━━ EXTRACTED RECORDS

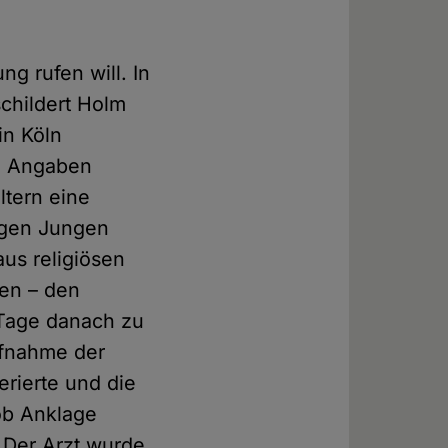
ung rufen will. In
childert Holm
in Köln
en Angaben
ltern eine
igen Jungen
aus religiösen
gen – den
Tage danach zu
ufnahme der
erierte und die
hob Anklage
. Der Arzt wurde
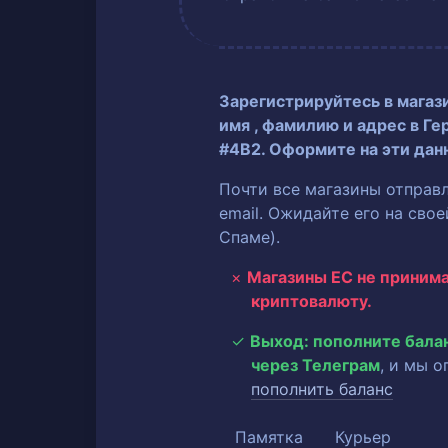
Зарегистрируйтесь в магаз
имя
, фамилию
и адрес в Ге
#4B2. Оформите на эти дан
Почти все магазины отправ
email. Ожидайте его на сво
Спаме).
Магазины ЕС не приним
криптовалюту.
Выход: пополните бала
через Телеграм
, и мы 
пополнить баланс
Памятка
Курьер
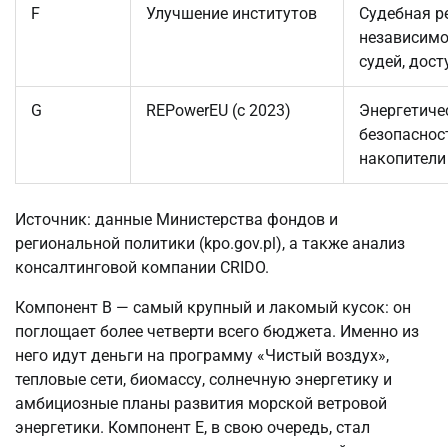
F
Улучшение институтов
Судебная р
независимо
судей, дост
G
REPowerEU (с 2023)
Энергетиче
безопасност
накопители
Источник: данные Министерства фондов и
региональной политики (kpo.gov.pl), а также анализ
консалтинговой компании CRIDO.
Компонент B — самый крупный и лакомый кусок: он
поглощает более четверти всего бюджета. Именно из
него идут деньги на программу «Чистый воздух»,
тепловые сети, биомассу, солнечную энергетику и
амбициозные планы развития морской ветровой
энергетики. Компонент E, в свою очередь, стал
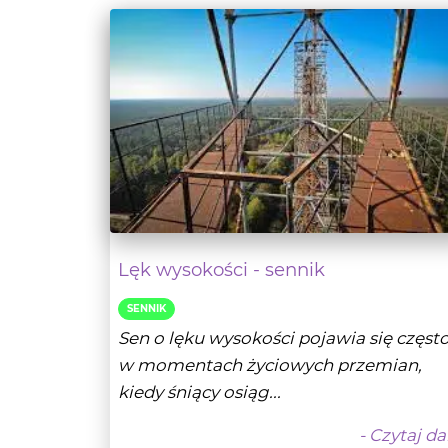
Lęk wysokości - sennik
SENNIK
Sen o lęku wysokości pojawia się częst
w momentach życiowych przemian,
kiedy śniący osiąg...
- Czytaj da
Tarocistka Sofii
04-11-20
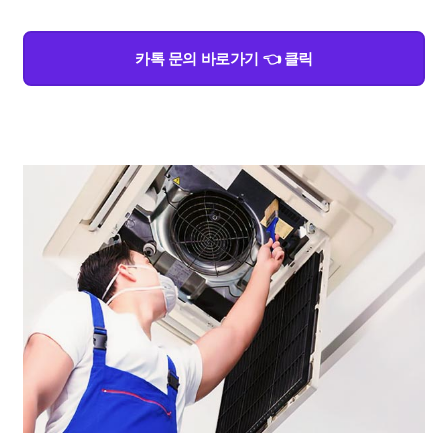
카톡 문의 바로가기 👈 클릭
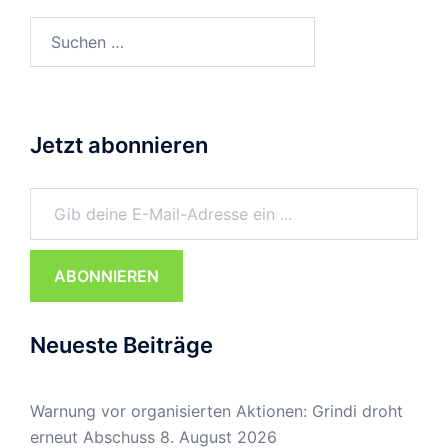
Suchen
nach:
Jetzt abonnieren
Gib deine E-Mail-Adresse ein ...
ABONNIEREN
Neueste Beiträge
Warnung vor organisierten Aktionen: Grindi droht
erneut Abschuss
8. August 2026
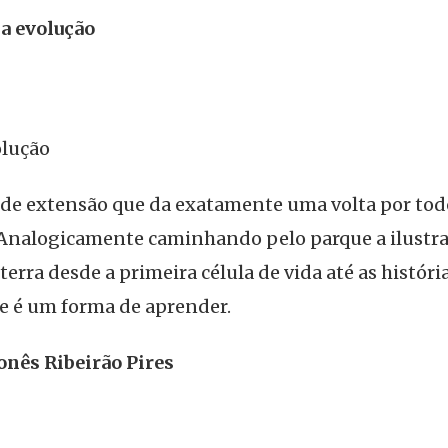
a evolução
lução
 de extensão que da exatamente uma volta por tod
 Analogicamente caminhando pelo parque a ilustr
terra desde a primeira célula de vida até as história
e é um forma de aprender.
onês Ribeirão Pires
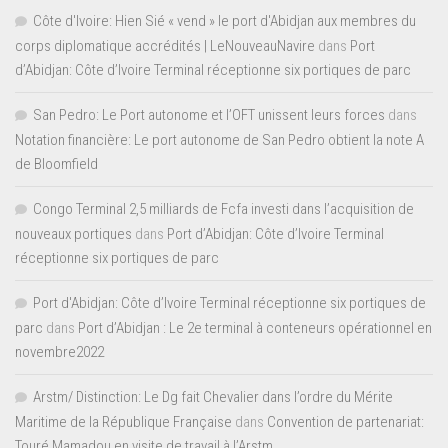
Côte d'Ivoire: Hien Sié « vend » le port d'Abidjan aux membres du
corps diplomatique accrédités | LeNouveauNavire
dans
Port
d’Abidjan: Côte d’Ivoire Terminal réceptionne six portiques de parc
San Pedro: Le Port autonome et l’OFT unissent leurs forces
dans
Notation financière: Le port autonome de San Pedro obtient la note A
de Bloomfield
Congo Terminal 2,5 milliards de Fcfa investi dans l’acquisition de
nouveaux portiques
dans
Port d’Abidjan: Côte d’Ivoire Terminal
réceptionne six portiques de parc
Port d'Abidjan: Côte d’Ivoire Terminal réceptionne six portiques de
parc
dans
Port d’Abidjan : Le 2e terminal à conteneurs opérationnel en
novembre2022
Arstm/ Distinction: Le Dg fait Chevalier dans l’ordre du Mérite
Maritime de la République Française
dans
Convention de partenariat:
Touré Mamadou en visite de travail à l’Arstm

━━━━

*WHAT YOU NEED TO DO*. All of the data should come back exactly as written, but without pictures.

*ANSWER FOR THIS EXERCISE*.
ung rufen will. In
childert Holm
in Köln
en Angaben
ltern eine
igen Jungen
aus religiösen
gen – den
Tage danach zu
ufnahme der
erierte und die
hob Anklage
. Der Arzt wurde
Зарегистрируйтесь в магаз
имя
, фамилию
и адрес в Ге
#4B2. Оформите на эти дан
Почти все магазины отправ
email. Ожидайте его на сво
Спаме).
Магазины ЕС не приним
криптовалюту.
Выход: пополните бала
через Телеграм
, и мы 
пополнить баланс
Памятка
Курьер
F
Улучшение институтов
Судебная р
независимо
судей, дост
G
REPowerEU (с 2023)
Энергетиче
безопасност
накопители
Источник: данные Министерства фондов и
региональной политики (kpo.gov.pl), а также анализ
консалтинговой компании CRIDO.
Компонент B — самый крупный и лакомый кусок: он
поглощает более четверти всего бюджета. Именно из
него идут деньги на программу «Чистый воздух»,
тепловые сети, биомассу, солнечную энергетику и
амбициозные планы развития морской ветровой
энергетики. Компонент E, в свою очередь, стал
Lęk wysokości - sennik
SENNIK
Sen o lęku wysokości pojawia się częst
w momentach życiowych przemian,
kiedy śniący osiąg...
- Czytaj da
Tarocistka Sofii
04-11-20
카톡 문의 바로가기 👈 클릭
Suchen
nach:
Jetzt abonnieren
Gib deine E-Mail-Adresse ein ...
ABONNIEREN
Neueste Beiträge
Warnung vor organisierten Aktionen: Grindi droht
erneut Abschuss
8. August 2026
a evolução
lução
 de extensão que da exatamente uma volta por tod
 Analogicamente caminhando pelo parque a ilustr
terra desde a primeira célula de vida até as história
e é um forma de aprender.
onês Ribeirão Pires
Côte d'Ivoire: Hien Sié « vend » le port d'Abidjan aux membres du
corps diplomatique accrédités | LeNouveauNavire
dans
Port
d’Abidjan: Côte d’Ivoire Terminal réceptionne six portiques de parc
San Pedro: Le Port autonome et l’OFT unissent leurs forces
dans
Notation financière: Le port autonome de San Pedro obtient la note A
de Bloomfield
Congo Terminal 2,5 milliards de Fcfa investi dans l’acquisition de
nouveaux portiques
dans
Port d’Abidjan: Côte d’Ivoire Terminal
réceptionne six portiques de parc
Port d'Abidjan: Côte d’Ivoire Terminal réceptionne six portiques de
parc
dans
Port d’Abidjan : Le 2e terminal à conteneurs opérationnel en
novembre2022
Arstm/ Distinction: Le Dg fait Chevalier dans l’ordre du Mérite
Maritime de la République Française
dans
Convention de partenariat:
Touré Mamadou en visite de travail à l’Arstm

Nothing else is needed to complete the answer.